Extracted data —
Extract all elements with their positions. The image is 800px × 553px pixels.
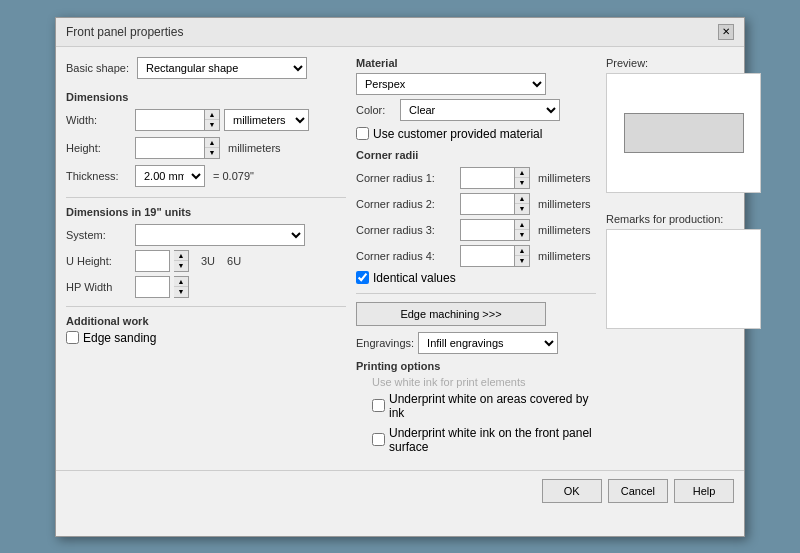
u-val-6u: 6U [227,255,241,267]
width-spin-down[interactable]: ▼ [205,120,219,130]
cr2-spin-down[interactable]: ▼ [515,204,529,214]
corner-radius-3-label: Corner radius 3: [356,224,456,236]
ok-button[interactable]: OK [542,479,602,503]
thickness-equals: = 0.079" [213,170,254,182]
dialog-title: Front panel properties [66,25,183,39]
corner-radius-2-spinner: 0.00 ▲ ▼ [460,193,530,215]
edge-sanding-checkbox[interactable] [66,331,79,344]
thickness-row: Thickness: 2.00 mm = 0.079" [66,165,346,187]
edge-sanding-label: Edge sanding [83,331,156,345]
middle-divider [356,293,596,294]
cr2-unit: millimeters [538,198,591,210]
corner-radius-4-row: Corner radius 4: 0.00 ▲ ▼ millimeters [356,245,596,267]
corner-radius-4-input[interactable]: 0.00 [460,245,515,267]
u-height-spinner-buttons: ▲ ▼ [174,250,189,272]
system-select[interactable] [135,224,305,246]
underprint1-label: Underprint white on areas covered by ink [389,392,596,420]
width-row: Width: 248.00 ▲ ▼ millimeters [66,109,346,131]
left-column: Basic shape: Rectangular shape Dimension… [66,57,346,460]
divider1 [66,197,346,198]
additional-title: Additional work [66,315,346,327]
corner-radius-1-spinner: 0.00 ▲ ▼ [460,167,530,189]
height-spinner: 76.00 ▲ ▼ [135,137,220,159]
basic-shape-row: Basic shape: Rectangular shape [66,57,346,79]
dimensions-section: Dimensions Width: 248.00 ▲ ▼ millimeters [66,91,346,187]
identical-values-label: Identical values [373,271,456,285]
cr4-spin-down[interactable]: ▼ [515,256,529,266]
underprint2-checkbox[interactable] [372,433,385,446]
hp-width-label: HP Width [66,281,131,293]
cr4-spin-up[interactable]: ▲ [515,246,529,256]
corner-radius-3-spinner: 0.00 ▲ ▼ [460,219,530,241]
height-spin-down[interactable]: ▼ [205,148,219,158]
height-row: Height: 76.00 ▲ ▼ millimeters [66,137,346,159]
width-spinner: 248.00 ▲ ▼ [135,109,220,131]
identical-values-checkbox[interactable] [356,271,369,284]
corner-radius-2-row: Corner radius 2: 0.00 ▲ ▼ millimeters [356,193,596,215]
u-height-label: U Height: [66,255,131,267]
material-section-label: Material [356,57,596,69]
edge-sanding-row: Edge sanding [66,331,346,345]
cr2-spin-up[interactable]: ▲ [515,194,529,204]
underprint1-checkbox[interactable] [372,399,385,412]
printing-title: Printing options [356,360,596,372]
corner-radius-1-label: Corner radius 1: [356,172,456,184]
preview-panel [624,113,744,153]
cr3-unit: millimeters [538,224,591,236]
height-input[interactable]: 76.00 [135,137,205,159]
underprint1-row: Underprint white on areas covered by ink [372,392,596,420]
engravings-select[interactable]: Infill engravings [418,332,558,354]
system-label: System: [66,229,131,241]
hp-width-spin-down[interactable]: ▼ [174,287,188,297]
use-customer-material-label: Use customer provided material [373,127,542,141]
material-select[interactable]: Perspex [356,73,546,95]
remarks-box[interactable] [606,229,761,329]
edge-machining-button[interactable]: Edge machining >>> [356,302,546,326]
hp-width-input[interactable]: 0 [135,276,170,298]
underprint2-label: Underprint white ink on the front panel … [389,426,596,454]
middle-column: Material Perspex Color: Clear Use custom… [356,57,596,460]
remarks-label: Remarks for production: [606,213,761,225]
hp-width-spin-up[interactable]: ▲ [174,277,188,287]
width-input[interactable]: 248.00 [135,109,205,131]
corner-radius-1-input[interactable]: 0.00 [460,167,515,189]
thickness-select[interactable]: 2.00 mm [135,165,205,187]
cr3-spin-down[interactable]: ▼ [515,230,529,240]
cancel-button[interactable]: Cancel [608,479,668,503]
width-unit-select[interactable]: millimeters [224,109,309,131]
corner-radius-1-row: Corner radius 1: 0.00 ▲ ▼ millimeters [356,167,596,189]
basic-shape-label: Basic shape: [66,62,131,74]
u-height-input[interactable]: 0 [135,250,170,272]
remarks-section: Remarks for production: [606,213,761,329]
basic-shape-select[interactable]: Rectangular shape [137,57,307,79]
height-spin-up[interactable]: ▲ [205,138,219,148]
system-row: System: [66,224,346,246]
preview-inner [607,74,760,192]
dimensions-19-section: Dimensions in 19" units System: U Height… [66,206,346,298]
corner-radius-3-row: Corner radius 3: 0.00 ▲ ▼ millimeters [356,219,596,241]
close-button[interactable]: ✕ [718,24,734,40]
preview-label: Preview: [606,57,761,69]
divider2 [66,306,346,307]
cr1-spin-down[interactable]: ▼ [515,178,529,188]
height-label: Height: [66,142,131,154]
color-select[interactable]: Clear [400,99,560,121]
u-height-spin-down[interactable]: ▼ [174,261,188,271]
use-customer-material-checkbox[interactable] [356,127,369,140]
help-button[interactable]: Help [674,479,734,503]
corner-radius-4-spinner-buttons: ▲ ▼ [515,245,530,267]
width-label: Width: [66,114,131,126]
title-bar: Front panel properties ✕ [56,18,744,47]
additional-section: Additional work Edge sanding [66,315,346,345]
cr1-spin-up[interactable]: ▲ [515,168,529,178]
corner-radius-2-input[interactable]: 0.00 [460,193,515,215]
width-spin-up[interactable]: ▲ [205,110,219,120]
cr3-spin-up[interactable]: ▲ [515,220,529,230]
u-val-3u: 3U [201,255,215,267]
corner-radius-4-label: Corner radius 4: [356,250,456,262]
corner-radius-4-spinner: 0.00 ▲ ▼ [460,245,530,267]
u-height-spin-up[interactable]: ▲ [174,251,188,261]
height-unit-label: millimeters [228,142,281,154]
corner-radius-3-input[interactable]: 0.00 [460,219,515,241]
corner-radius-1-spinner-buttons: ▲ ▼ [515,167,530,189]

Exercise objective —
Only the pictures in the listing above get left out; print everything else exactly.

Answer for this exercise —
Extract all elements with their positions. The image is 800px × 553px pixels.
u-val-6u: 6U [227,255,241,267]
width-spin-down[interactable]: ▼ [205,120,219,130]
cr2-spin-down[interactable]: ▼ [515,204,529,214]
corner-radius-3-label: Corner radius 3: [356,224,456,236]
ok-button[interactable]: OK [542,479,602,503]
thickness-equals: = 0.079" [213,170,254,182]
dialog-title: Front panel properties [66,25,183,39]
corner-radius-2-spinner: 0.00 ▲ ▼ [460,193,530,215]
edge-sanding-checkbox[interactable] [66,331,79,344]
thickness-row: Thickness: 2.00 mm = 0.079" [66,165,346,187]
edge-sanding-label: Edge sanding [83,331,156,345]
middle-divider [356,293,596,294]
cr2-unit: millimeters [538,198,591,210]
corner-radius-4-row: Corner radius 4: 0.00 ▲ ▼ millimeters [356,245,596,267]
corner-radius-4-input[interactable]: 0.00 [460,245,515,267]
u-height-spinner-buttons: ▲ ▼ [174,250,189,272]
system-select[interactable] [135,224,305,246]
underprint1-label: Underprint white on areas covered by ink [389,392,596,420]
width-row: Width: 248.00 ▲ ▼ millimeters [66,109,346,131]
left-column: Basic shape: Rectangular shape Dimension… [66,57,346,460]
divider1 [66,197,346,198]
additional-title: Additional work [66,315,346,327]
corner-radius-1-spinner: 0.00 ▲ ▼ [460,167,530,189]
height-spinner: 76.00 ▲ ▼ [135,137,220,159]
basic-shape-row: Basic shape: Rectangular shape [66,57,346,79]
dimensions-section: Dimensions Width: 248.00 ▲ ▼ millimeters [66,91,346,187]
identical-values-label: Identical values [373,271,456,285]
cr4-spin-down[interactable]: ▼ [515,256,529,266]
underprint2-checkbox[interactable] [372,433,385,446]
hp-width-label: HP Width [66,281,131,293]
cr4-spin-up[interactable]: ▲ [515,246,529,256]
corner-radius-3-spinner: 0.00 ▲ ▼ [460,219,530,241]
height-spin-down[interactable]: ▼ [205,148,219,158]
height-row: Height: 76.00 ▲ ▼ millimeters [66,137,346,159]
width-spinner: 248.00 ▲ ▼ [135,109,220,131]
identical-values-checkbox[interactable] [356,271,369,284]
corner-radius-2-row: Corner radius 2: 0.00 ▲ ▼ millimeters [356,193,596,215]
u-height-label: U Height: [66,255,131,267]
material-section-label: Material [356,57,596,69]
edge-sanding-row: Edge sanding [66,331,346,345]
cr2-spin-up[interactable]: ▲ [515,194,529,204]
underprint1-checkbox[interactable] [372,399,385,412]
printing-title: Printing options [356,360,596,372]
corner-radius-1-label: Corner radius 1: [356,172,456,184]
preview-panel [624,113,744,153]
cr3-unit: millimeters [538,224,591,236]
height-input[interactable]: 76.00 [135,137,205,159]
underprint1-row: Underprint white on areas covered by ink [372,392,596,420]
engravings-select[interactable]: Infill engravings [418,332,558,354]
system-label: System: [66,229,131,241]
hp-width-spin-down[interactable]: ▼ [174,287,188,297]
use-customer-material-label: Use customer provided material [373,127,542,141]
material-select[interactable]: Perspex [356,73,546,95]
remarks-box[interactable] [606,229,761,329]
edge-machining-button[interactable]: Edge machining >>> [356,302,546,326]
hp-width-input[interactable]: 0 [135,276,170,298]
underprint2-label: Underprint white ink on the front panel … [389,426,596,454]
middle-column: Material Perspex Color: Clear Use custom… [356,57,596,460]
remarks-label: Remarks for production: [606,213,761,225]
hp-width-spin-up[interactable]: ▲ [174,277,188,287]
width-input[interactable]: 248.00 [135,109,205,131]
corner-radius-1-input[interactable]: 0.00 [460,167,515,189]
thickness-select[interactable]: 2.00 mm [135,165,205,187]
cr3-spin-down[interactable]: ▼ [515,230,529,240]
cancel-button[interactable]: Cancel [608,479,668,503]
width-unit-select[interactable]: millimeters [224,109,309,131]
corner-radius-1-row: Corner radius 1: 0.00 ▲ ▼ millimeters [356,167,596,189]
basic-shape-label: Basic shape: [66,62,131,74]
u-height-input[interactable]: 0 [135,250,170,272]
remarks-section: Remarks for production: [606,213,761,329]
basic-shape-select[interactable]: Rectangular shape [137,57,307,79]
height-spin-up[interactable]: ▲ [205,138,219,148]
system-row: System: [66,224,346,246]
preview-inner [607,74,760,192]
dimensions-19-section: Dimensions in 19" units System: U Height… [66,206,346,298]
corner-radius-3-row: Corner radius 3: 0.00 ▲ ▼ millimeters [356,219,596,241]
close-button[interactable]: ✕ [718,24,734,40]
preview-label: Preview: [606,57,761,69]
divider2 [66,306,346,307]
cr1-spin-down[interactable]: ▼ [515,178,529,188]
height-label: Height: [66,142,131,154]
color-select[interactable]: Clear [400,99,560,121]
u-height-spin-down[interactable]: ▼ [174,261,188,271]
use-customer-material-checkbox[interactable] [356,127,369,140]
help-button[interactable]: Help [674,479,734,503]
corner-radius-4-spinner-buttons: ▲ ▼ [515,245,530,267]
width-label: Width: [66,114,131,126]
title-bar: Front panel properties ✕ [56,18,744,47]
additional-section: Additional work Edge sanding [66,315,346,345]
cr1-spin-up[interactable]: ▲ [515,168,529,178]
corner-radius-2-input[interactable]: 0.00 [460,193,515,215]
width-spin-up[interactable]: ▲ [205,110,219,120]
cr3-spin-up[interactable]: ▲ [515,220,529,230]
u-val-3u: 3U [201,255,215,267]
corner-radius-4-label: Corner radius 4: [356,250,456,262]
corner-radius-4-spinner: 0.00 ▲ ▼ [460,245,530,267]
u-height-spin-up[interactable]: ▲ [174,251,188,261]
height-unit-label: millimeters [228,142,281,154]
corner-radius-3-input[interactable]: 0.00 [460,219,515,241]
corner-radius-1-spinner-buttons: ▲ ▼ [515,167,530,189]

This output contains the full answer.